Aside from a couple of college-based productions of distant memory, Leos Janacek’s Jenufa has remained a history-book entry in the Los Angeles area, but little more. That, of course, makes it ideal fodder for the intrepid explorative force known as the Long Beach Opera. In two performances in mid-June and in  typical Long Beach style, Janacek’s postromantic heartwarmer surged and glowed on the company’s small stage – the John and Karen Carpenter Center at Cal State Long Beach – reinforcing the reputation of Michael Milenski’s remarkable enterprise. By some distance the oldest active company in its area, Long Beach Opera now approaches its 25th year as the little company that could, and did, and does.
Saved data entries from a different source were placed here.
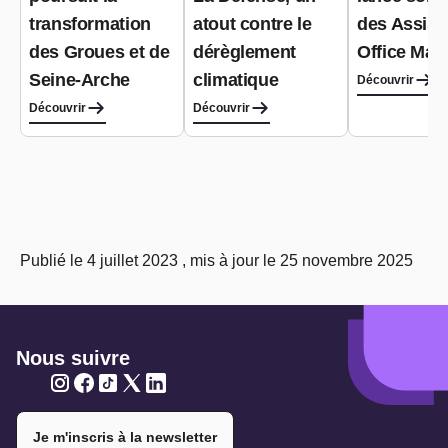
transformation
atout contre le
des Assist
des Groues et de
dérèglement
Office Man
Seine-Arche
climatique
Découvrir
Découvrir
Découvrir
Publié le 4 juillet 2023 , mis à jour le 25 novembre 2025
Nous suivre
Twitter
Twitter
Twitter
Twitter
Twitter
Je m'inscris à la newsletter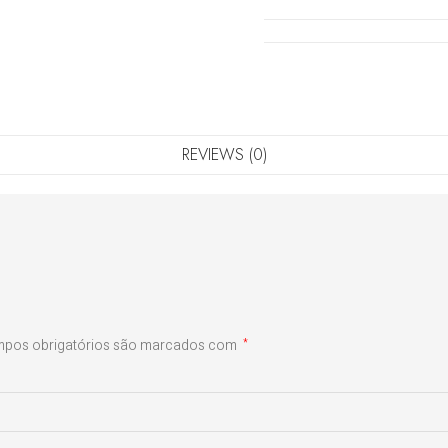
REVIEWS (0)
pos obrigatórios são marcados com
*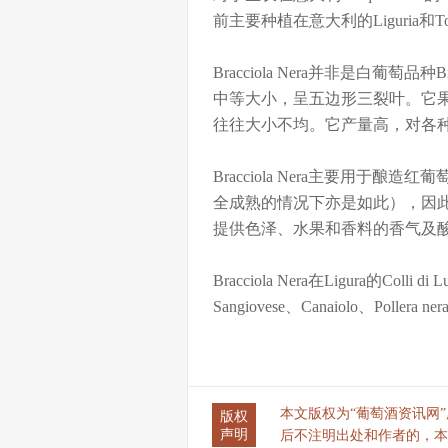
前主要种植在意大利的Liguria和
Bracciola Nera并非是白葡
中等大小，呈五边形三裂叶。它
往往大小不均。它产量高，对各
Bracciola Nera主要用
全成熟的情况下亦是如此），因
提供色泽、水果和香料的香气及
Bracciola Nera在Ligura的
Sangiovese、Canaiolo、Pollera 
本文版权为“葡萄酒资讯网”所有
版权
声明
后不注明出处和作者的，本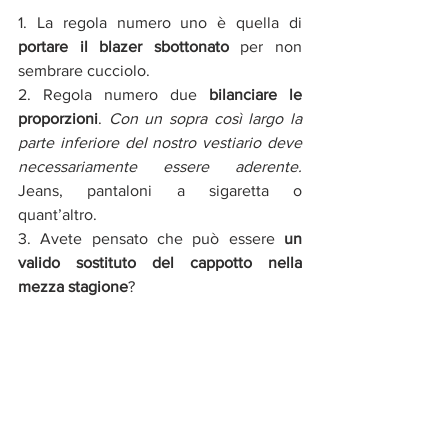
1. La regola numero uno è quella di 
portare il blazer sbottonato
 per non 
sembrare cucciolo. 
2. Regola numero due 
bilanciare le 
proporzioni
. 
Con un sopra così largo la 
parte inferiore del nostro vestiario deve 
necessariamente essere aderente.
Jeans, pantaloni a sigaretta o 
quant’altro. 
3. Avete pensato che può essere 
un 
valido sostituto del cappotto nella 
mezza stagione
? 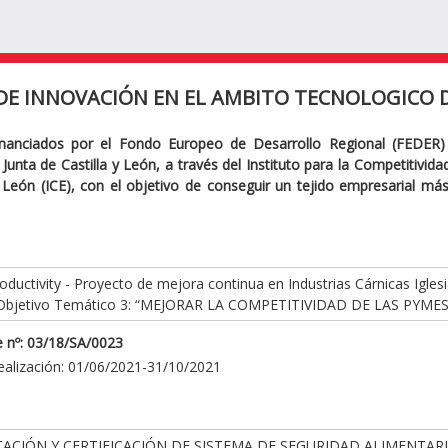
DE INNOVACIÓN EN EL AMBITO TECNOLOGICO D
inanciados por el Fondo Europeo de Desarrollo Regional (FEDER)
Junta de Castilla y León, a través del Instituto para la Competitivid
y León (ICE), con el objetivo de conseguir un tejido empresarial má
ductivity - Proyecto de mejora continua en Industrias Cárnicas Iglesi
Objetivo Temático 3: “MEJORAR LA COMPETITIVIDAD DE LAS PYMES
 nº: 03/18/SA/0023
ealización: 01/06/2021-31/10/2021
ACIÓN Y CERTIFICACIÓN DE SISTEMA DE SEGURIDAD ALIMENTAR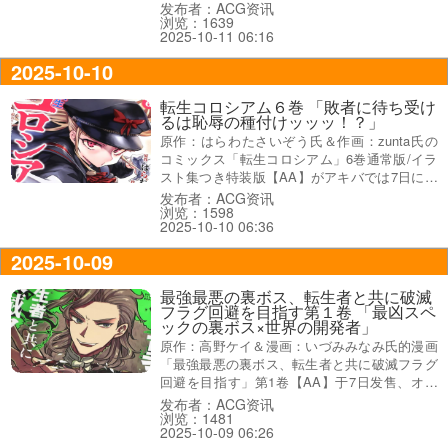
裏表紙が『人生ドン底のおっさんが再起をかけ
发布者：ACG资讯
浏览：1639
て目指すは―』で、オビ謳い文句は『ダンジョ
2025-10-11 06:16
ン化した東京、JK＆女剣士と共に冴えないおっ
さんの無双が始まる！』だった。
2025-10-10
転生コロシアム６巻 「敗者に待ち受け
るは恥辱の種付けッッッ！？」
原作：はらわたさいぞう氏＆作画：zunta氏の
コミックス「転生コロシアム」6巻通常版/イラ
スト集つき特装版【AA】がアキバでは7日に発
売になった。オビ謳い文句は『タッグマッチ第
发布者：ACG资讯
浏览：1598
三戦開幕迫る！』、特装版のコミックス情報は
2025-10-10 06:36
『敗者に待ち受けるは恥辱の種付けッッ
ッ！？』などになってる。
2025-10-09
最強最悪の裏ボス、転生者と共に破滅
フラグ回避を目指す第１卷 「最凶スペ
ックの裏ボス×世界の開発者」
原作：高野ケイ＆漫画：いづみみなみ氏的漫画
「最強最悪の裏ボス、転生者と共に破滅フラグ
回避を目指す」第1卷【AA】于7日发售、オビ
謳い文句は『邪神とやらに聞くとしよう、この
发布者：ACG资讯
浏览：1481
世界のからくりを』、『最凶スペックの裏ボス
2025-10-09 06:26
×世界の開発者。最強スペックが、世界の歪み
This year’s novelty – for a company that has after all  brought forth an Elektra set on the Malibu shore and a Tales of Hoffmann among East-Village druggies – was to locate this Jenufa exactly as specified in the libretto (and clearly defined in the rich folk accents of Janacek’s music). With Darcy Scanlin’s remarkable set – two farm buildings lying on their sides, with smoke-belching chimneys facing outward – the audience was obliged, in Isabel Milenski’s resourceful staging, to consider the action from two perspectives simultaneously.

In between, the indoor-outdoor performing space was further framed by sporadic faces at the farmhouse windows; the result was a kind of constant visible nervousness that accorded nicely with the twitches, the percussive outbursts, in Janacek’s wonderful score. Stage director Isabel Milenski, by the way, is the daughter of founder and general director Michael; this was her second production for the company. Whispers of nepotism, a common cross-current in Southern California operatic circles, can this time be stilled by the high intelligence of her work.

Lisa Willson was the Jenufa, in a performance especially remarkable for her naturalness as a country girl in love but in trouble. Daniel Cafiero was the Steva, who had gotten her into the trouble; Roy Cornelius Smith was the loving Laca, who marries her anyway. All three impressive young singers were new to Long Beach; Milenski’s efficient spy system had spotted them all at the Sarasota Opera. Katherine Ciesinski sang the stepmother Kostelnicka, and Kathryn Day, the Grandmother Buryja; both are company veterans. All shared an approach rare in big-time opera but ingrained at Long Beach: a convincing sincerity that made it actually look as if they were listening and singing to one another, not just to the seats out front.

Out front also was the splendid pit orchestra – sometimes overpowering if truth be told, but remarkably well-balanced in the way Southern California freelancers uniquely seem to manage even on a shoestring rehearsal schedule. Andreas Mitisek conducted, his fifth time out with the company. Another acquisition from Milenski’s spy network, Mitisek leads his own Vienna Opera Theater along ideals similar to those at Long Beach.

Brian Gantner’s English translation was employed, eloquent insofar as it could be heard above the torrents from the pit. Supertitles are, to Michael Milenski, a dirty word.Why should you glue your attention on every single word ticker-taping across above the stage,” he says, “when your real response should be what the music is doing with and to those words? That, after all, is what opera is about…or should be.” He may have a point, and the work of his own company bears him out.